> _TASK TO CARRY OUT_: Text only, exactly as given: reproduce the entries below without their pictures.

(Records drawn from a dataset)
####################
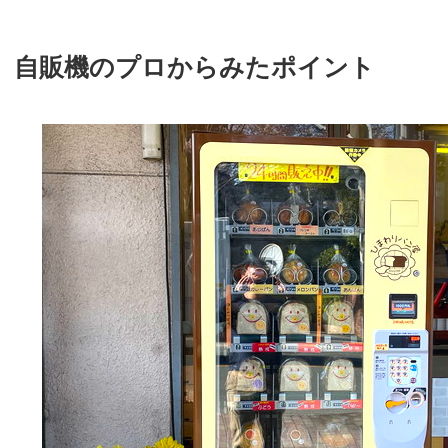
自販機のプロからみたポイント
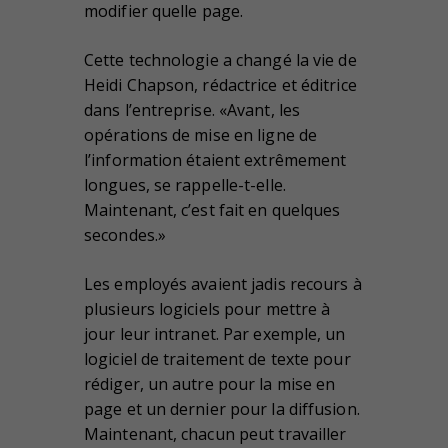
modifier quelle page.
Cette technologie a changé la vie de
Heidi Chapson, rédactrice et éditrice
dans l’entreprise. «Avant, les
opérations de mise en ligne de
l’information étaient extrêmement
longues, se rappelle-t-elle.
Maintenant, c’est fait en quelques
secondes.»
Les employés avaient jadis recours à
plusieurs logiciels pour mettre à
jour leur intranet. Par exemple, un
logiciel de traitement de texte pour
rédiger, un autre pour la mise en
page et un dernier pour la diffusion.
Maintenant, chacun peut travailler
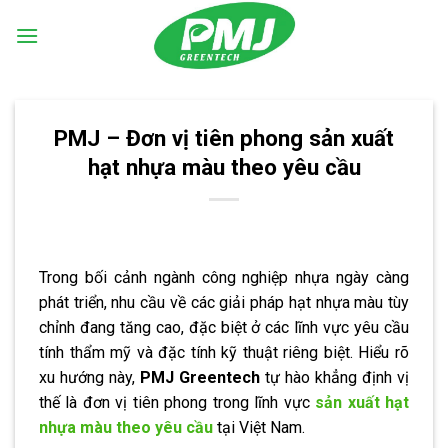
Skip
to
content
PMJ – Đơn vị tiên phong sản xuất
hạt nhựa màu theo yêu cầu
Trong bối cảnh ngành công nghiệp nhựa ngày càng
phát triển, nhu cầu về các giải pháp hạt nhựa màu tùy
chỉnh đang tăng cao, đặc biệt ở các lĩnh vực yêu cầu
tính thẩm mỹ và đặc tính kỹ thuật riêng biệt. Hiểu rõ
xu hướng này,
PMJ Greentech
tự hào khẳng định vị
thế là đơn vị tiên phong trong lĩnh vực
sản xuất hạt
nhựa màu theo yêu cầu
tại Việt Nam.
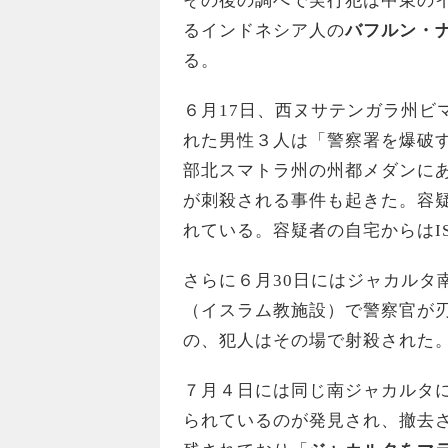
その後の調べで実行犯は中東のイ
るインドネシア人の
バフルン・
る。
６月17日、西ヌサテンガラ州ビ
れた男性３人は「警察署を爆破す
部北スマトラ州の州都メダンに
が刺殺される事件も起きた。容
れている。容疑者の自宅からはI
さらに６月30日にはジャカルタ
（イスラム教施設）で警察官が
の、犯人はその場で射殺された
７月４日には同じ南ジャカルタに
られているのが発見され、撤去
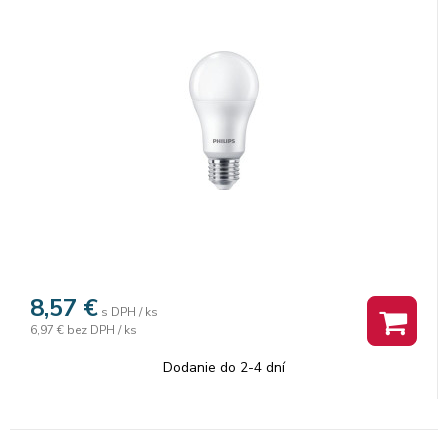
8,57
€
s DPH / ks
6,97 €
bez DPH / ks
Dodanie do 2-4 dní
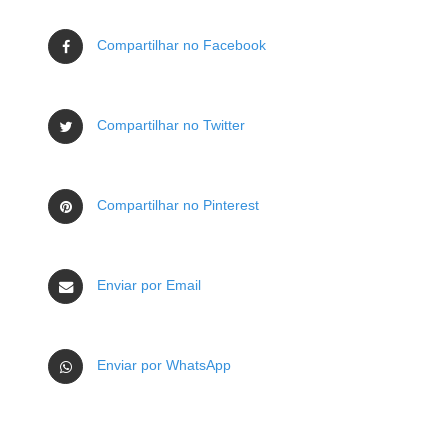
Compartilhar no Facebook
Compartilhar no Twitter
Compartilhar no Pinterest
Enviar por Email
Enviar por WhatsApp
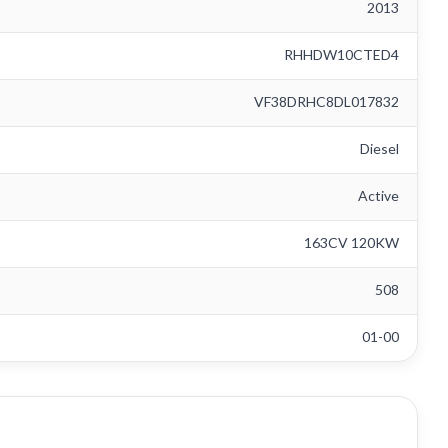
2013
RHHDW10CTED4
VF38DRHC8DL017832
Diesel
Active
163CV 120KW
508
01-00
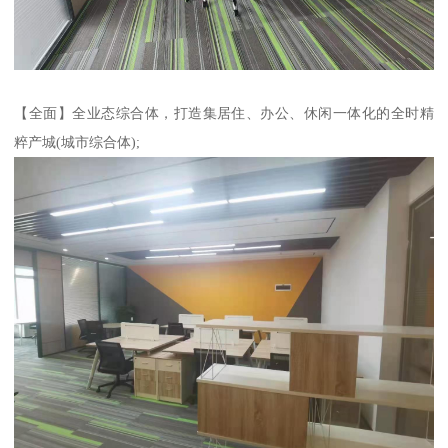
【全面】全业态综合体，打造集居住、办公、休闲一体化的全时精
粹产城(城市综合体);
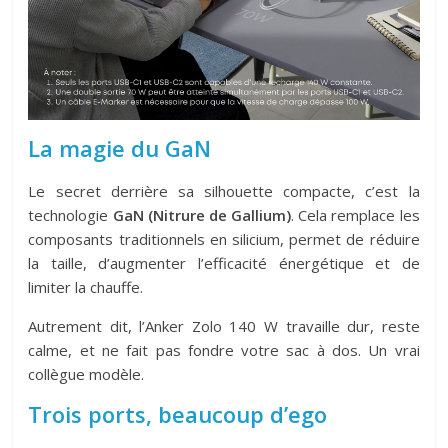
La magie du GaN
Le secret derrière sa silhouette compacte, c’est la
technologie
GaN (Nitrure de Gallium)
. Cela remplace les
composants traditionnels en silicium, permet de réduire
la taille, d’augmenter l’efficacité énergétique et de
limiter la chauffe.
Autrement dit, l’Anker Zolo 140 W travaille dur, reste
calme, et ne fait pas fondre votre sac à dos. Un vrai
collègue modèle.
Trois ports, beaucoup d’ego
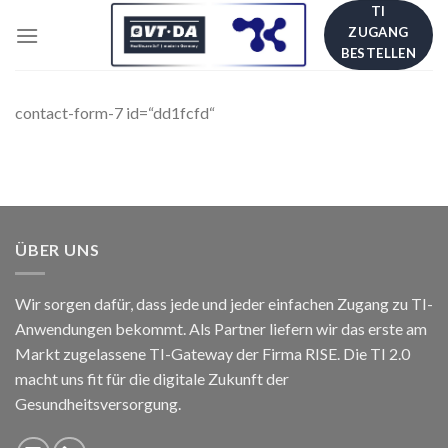
Skip
TI
ZUGANG
to
BESTELLEN
content
contact-form-7 id=“dd1fcfd“
ÜBER UNS
Wir sorgen dafür, dass jede und jeder einfachen Zugang zu TI-
Anwendungen bekommt. Als Partner liefern wir das erste am
Markt zugelassene TI-Gateway der Firma RISE. Die TI 2.0
macht uns fit für die digitale Zukunft der
Gesundheitsversorgung.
####################
> _SOLUTION FOR THIS EXERCISE_:
自販機のプロからみたポイント
modifier quelle page.
Cette technologie a changé la vie de
Heidi Chapson, rédactrice et éditrice
dans l’entreprise. «Avant, les
opérations de mise en ligne de
l’information étaient extrêmement
longues, se rappelle-t-elle.
Maintenant, c’est fait en quelques
secondes.»
Les employés avaient jadis recours à
plusieurs logiciels pour mettre à
jour leur intranet. Par exemple, un
logiciel de traitement de texte pour
rédiger, un autre pour la mise en
page et un dernier pour la diffusion.
Maintenant, chacun peut travailler
Skip
to
content
PMJ – Đơn vị tiên phong sản xuất
hạt nhựa màu theo yêu cầu
Trong bối cảnh ngành công nghiệp nhựa ngày càng
phát triển, nhu cầu về các giải pháp hạt nhựa màu tùy
chỉnh đang tăng cao, đặc biệt ở các lĩnh vực yêu cầu
tính thẩm mỹ và đặc tính kỹ thuật riêng biệt. Hiểu rõ
xu hướng này,
PMJ Greentech
tự hào khẳng định vị
thế là đơn vị tiên phong trong lĩnh vực
sản xuất hạt
nhựa màu theo yêu cầu
tại Việt Nam.
その後の調べで実行犯は中東のイ
るインドネシア人の
バフルン・
る。
６月17日、西ヌサテンガラ州ビ
れた男性３人は「警察署を爆破す
部北スマトラ州の州都メダンに
が刺殺される事件も起きた。容
れている。容疑者の自宅からはI
さらに６月30日にはジャカルタ
（イスラム教施設）で警察官が
の、犯人はその場で射殺された
７月４日には同じ南ジャカルタに
られているのが発見され、撤去
8,57
€
s DPH / ks
6,97 €
bez DPH / ks
Dodanie do 2-4 dní
Compartilhar no Facebook
Compartilhar no Twitter
Compartilhar no Pinterest
Enviar por Email
Enviar por WhatsApp
2013
RHHDW10CTED4
VF38DRHC8DL017832
Diesel
Active
163CV 120KW
508
01-00
【全面】全业态综合体，打造集居住、办公、休闲一体化的全时精
粹产城(城市综合体);
La magie du GaN
Le secret derrière sa silhouette compacte, c’est la
technologie
GaN (Nitrure de Gallium)
. Cela remplace les
composants traditionnels en silicium, permet de réduire
la taille, d’augmenter l’efficacité énergétique et de
limiter la chauffe.
Autrement dit, l’Anker Zolo 140 W travaille dur, reste
calme, et ne fait pas fondre votre sac à dos. Un vrai
collègue modèle.
Trois ports, beaucoup d’ego
Skip
TI
ZUGANG
to
BESTELLEN
content
contact-form-7 id=“dd1fcfd“
ÜBER UNS
Wir sorgen dafür, dass jede und jeder einfachen Zugang zu TI-
Anwendungen bekommt. Als Partner liefern wir das erste am
Markt zugelassene TI-Gateway der Firma RISE. Die TI 2.0
macht uns fit für die digitale Zukunft der
Gesundheitsversorgung.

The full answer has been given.